*Data records:*

• • • •

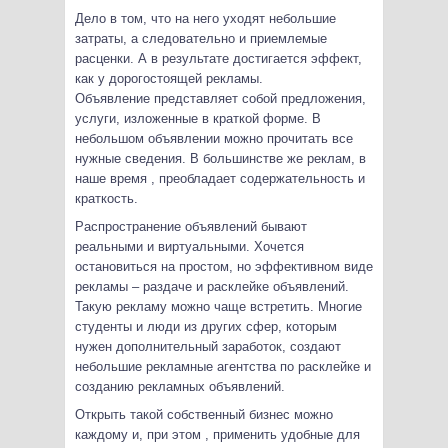
Дело в том, что на него уходят небольшие
затраты, а следовательно и приемлемые
расценки. А в результате достигается эффект,
как у дорогостоящей рекламы.
Объявление представляет собой предложения,
услуги, изложенные в краткой форме. В
небольшом объявлении можно прочитать все
нужные сведения. В большинстве же реклам, в
наше время , преобладает содержательность и
краткость.
Распространение объявлений бывают
реальными и виртуальными. Хочется
остановиться на простом, но эффективном виде
рекламы – раздаче и расклейке объявлений.
Такую рекламу можно чаще встретить. Многие
студенты и люди из других сфер, которым
нужен дополнительный заработок, создают
небольшие рекламные агентства по расклейке и
созданию рекламных объявлений.
Открыть такой собственный бизнес можно
каждому и, при этом , применить удобные для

• • • •

*Task details:*
The job is to copy all the records precisely while omitting any picture.

*Solution:*
Дело в том, что на него уходят небольшие
затраты, а следовательно и приемлемые
расценки. А в результате достигается эффект,
как у дорогостоящей рекламы.
Объявление представляет собой предложения,
услуги, изложенные в краткой форме. В
небольшом объявлении можно прочитать все
нужные сведения. В большинстве же реклам, в
наше время , преобладает содержательность и
краткость.
Распространение объявлений бывают
реальными и виртуальными. Хочется
остановиться на простом, но эффективном виде
рекламы – раздаче и расклейке объявлений.
Такую рекламу можно чаще встретить. Многие
студенты и люди из других сфер, которым
нужен дополнительный заработок, создают
небольшие рекламные агентства по расклейке и
созданию рекламных объявлений.
Открыть такой собственный бизнес можно
каждому и, при этом , применить удобные для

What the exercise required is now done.